These are not corporate tycoons. They are small businesses and ordinary people. Some have opened convenience stores and no one should feel they might subject to assault, fire or outright neglect. Blaming the people who are trying to make sure the area is not without bakeries, restaurants and stores is so unfair.
There are so many NDP MLAs and cabinet ministers in Winnipeg. Double the amount of councillors. They seem to be content fighting in the Legislature. Wab Kinew and Obby Khan just call each other names in Question Period. The NDP government is saying they are doing something but one building after another burns down. The NDP MLAs are invisible.
This is an election year in Winnipeg. They councillors and mayor could be vulnerable to defeat but the voter turnout is very low. No sitting mayor has been defeated since the 1950s. Very rarely does a sitting councillor get defeated. Unless a new system like ballot selection is chosen, there may be no fix for the same people in office. Ditto the MLAs who are just not visible.
This is not to say that some areas of improvement are helpful.
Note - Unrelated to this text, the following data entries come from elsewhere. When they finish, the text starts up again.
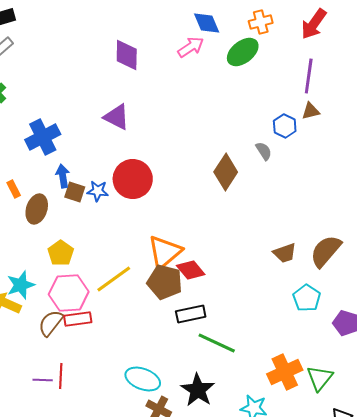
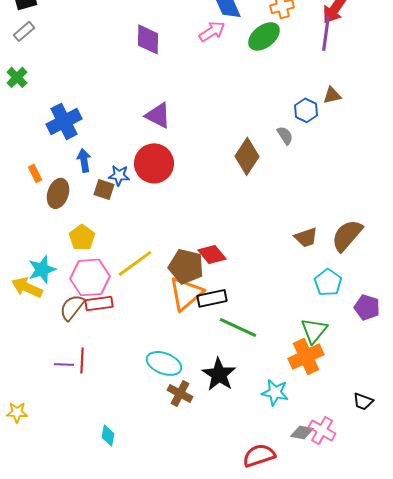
purple line: (309, 76) -> (326, 33), moved
purple triangle: (117, 117) -> (158, 115), moved
brown square: (75, 192) -> (104, 189), moved
orange triangle: (165, 252) -> (186, 293), moved
green triangle: (320, 378) -> (314, 330), moved

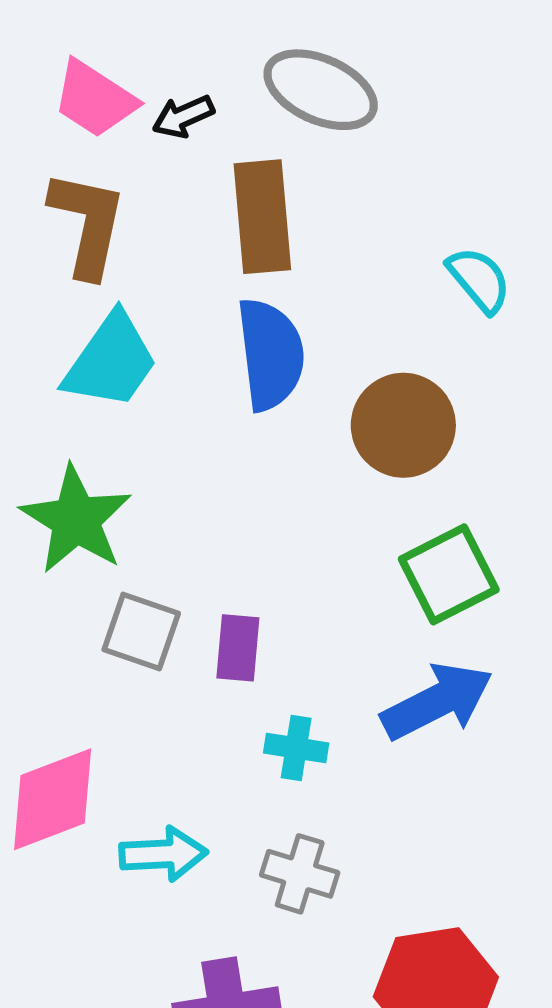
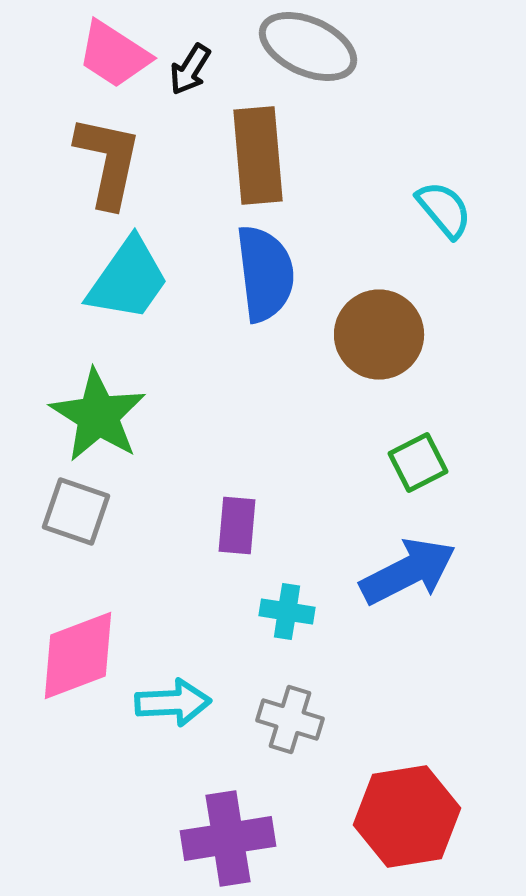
black arrow: (183, 117) -> (190, 70), turned -34
green square: (449, 574) -> (418, 462), size x0.7
gray square: (141, 631) -> (76, 512), moved

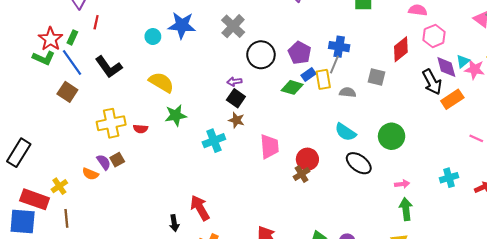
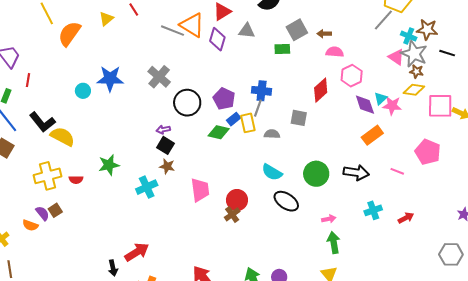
yellow semicircle: (161, 82) -> (62, 137), moved
black arrow: (432, 82) -> (356, 173), moved, turned -50
red arrow: (200, 208) -> (137, 252), turned 90

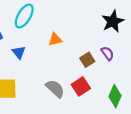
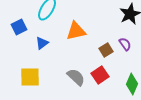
orange triangle: (55, 40) -> (76, 31), size x1.5
blue triangle: (19, 52) -> (42, 43), turned 32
The downtown safety patrols that are in part funded by True North are being trusted enough to get people on the path to some care routine. The spike in HIV and other diseases is an indication of some of the accelerated breakdown in health, especially in preventable diseases. Drug addiction, mental health are running rampant. Hepatitis A is running out of control. This suggests a complete failure in care. People are only being revived by paramedics just to suffer treatable diseases the rest of their lives.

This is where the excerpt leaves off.